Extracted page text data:

^^^^^^^^^^^^^^^^

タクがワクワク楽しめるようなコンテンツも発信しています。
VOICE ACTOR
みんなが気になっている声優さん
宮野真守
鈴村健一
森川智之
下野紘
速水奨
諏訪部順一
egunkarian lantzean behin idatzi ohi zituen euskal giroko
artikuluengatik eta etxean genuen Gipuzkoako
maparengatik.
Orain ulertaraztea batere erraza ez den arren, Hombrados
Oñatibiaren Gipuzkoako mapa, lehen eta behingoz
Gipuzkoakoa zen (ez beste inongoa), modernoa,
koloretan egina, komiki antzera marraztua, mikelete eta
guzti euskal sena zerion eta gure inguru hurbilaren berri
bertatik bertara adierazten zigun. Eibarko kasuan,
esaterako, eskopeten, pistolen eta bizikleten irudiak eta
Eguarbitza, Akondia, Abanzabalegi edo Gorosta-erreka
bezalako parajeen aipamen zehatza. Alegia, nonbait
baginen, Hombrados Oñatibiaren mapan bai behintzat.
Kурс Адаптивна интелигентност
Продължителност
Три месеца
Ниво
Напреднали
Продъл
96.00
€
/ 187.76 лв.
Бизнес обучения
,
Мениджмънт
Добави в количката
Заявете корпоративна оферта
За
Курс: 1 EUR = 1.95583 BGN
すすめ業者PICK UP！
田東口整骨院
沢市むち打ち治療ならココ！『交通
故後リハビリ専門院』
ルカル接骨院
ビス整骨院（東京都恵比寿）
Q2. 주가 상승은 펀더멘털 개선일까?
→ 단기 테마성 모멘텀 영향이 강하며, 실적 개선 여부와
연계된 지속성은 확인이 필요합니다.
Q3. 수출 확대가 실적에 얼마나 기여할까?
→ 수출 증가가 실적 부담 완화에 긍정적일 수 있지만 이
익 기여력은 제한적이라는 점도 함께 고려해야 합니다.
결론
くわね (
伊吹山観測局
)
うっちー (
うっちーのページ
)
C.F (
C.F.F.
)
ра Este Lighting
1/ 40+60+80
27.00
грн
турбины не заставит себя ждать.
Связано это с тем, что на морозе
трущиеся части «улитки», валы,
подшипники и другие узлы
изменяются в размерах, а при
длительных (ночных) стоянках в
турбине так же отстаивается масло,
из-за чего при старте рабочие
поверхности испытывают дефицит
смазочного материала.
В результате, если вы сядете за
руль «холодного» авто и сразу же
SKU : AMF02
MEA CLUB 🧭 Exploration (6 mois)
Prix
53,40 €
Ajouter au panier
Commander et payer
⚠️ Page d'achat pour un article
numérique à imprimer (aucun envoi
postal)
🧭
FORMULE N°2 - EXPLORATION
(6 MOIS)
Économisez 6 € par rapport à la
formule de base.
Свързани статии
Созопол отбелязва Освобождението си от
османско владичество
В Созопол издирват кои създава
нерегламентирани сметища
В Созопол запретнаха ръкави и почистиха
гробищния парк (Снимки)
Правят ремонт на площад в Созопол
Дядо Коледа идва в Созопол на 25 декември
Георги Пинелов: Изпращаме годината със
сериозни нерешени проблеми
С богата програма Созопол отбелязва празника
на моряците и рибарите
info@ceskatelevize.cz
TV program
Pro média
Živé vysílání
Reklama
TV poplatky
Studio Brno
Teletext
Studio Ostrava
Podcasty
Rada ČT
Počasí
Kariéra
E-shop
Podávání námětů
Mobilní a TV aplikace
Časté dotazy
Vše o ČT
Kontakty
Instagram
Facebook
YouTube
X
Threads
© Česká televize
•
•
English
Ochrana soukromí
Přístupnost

^^^^^^^^^^^^^^^^

-- Aim of the task --
Give back the records above exactly, limited to the lines between the one holding "Gipuzkoakoa zen (ez" and the one holding "bezalako parajeen aipamen", inclusive.

-- Solution to this task --
Gipuzkoakoa zen (ez beste inongoa), modernoa,
koloretan egina, komiki antzera marraztua, mikelete eta
guzti euskal sena zerion eta gure inguru hurbilaren berri
bertatik bertara adierazten zigun. Eibarko kasuan,
esaterako, eskopeten, pistolen eta bizikleten irudiak eta
Eguarbitza, Akondia, Abanzabalegi edo Gorosta-erreka
bezalako parajeen aipamen zehatza. Alegia, nonbait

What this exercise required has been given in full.